**Task statement:** Could you repeat the records below exactly, leaving the pictures out?

**Provided records:**
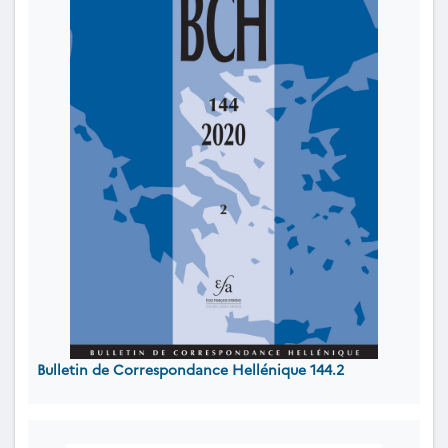
Bulletin de Correspondance Hellénique 144.2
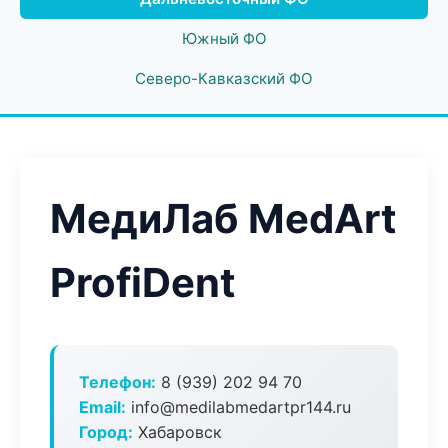
Южный ФО
Северо-Кавказский ФО
МедиЛаб MedArt
ProfiDent
Телефон:
8 (939) 202 94 70
Email:
info@medilabmedartpr144.ru
Город:
Хабаровск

**Answer below:**
Bulletin de Correspondance Hellénique 144.2
Южный ФО
Северо-Кавказский ФО
МедиЛаб MedArt
ProfiDent
Телефон:
8 (939) 202 94 70
Email:
info@medilabmedartpr144.ru
Город:
Хабаровск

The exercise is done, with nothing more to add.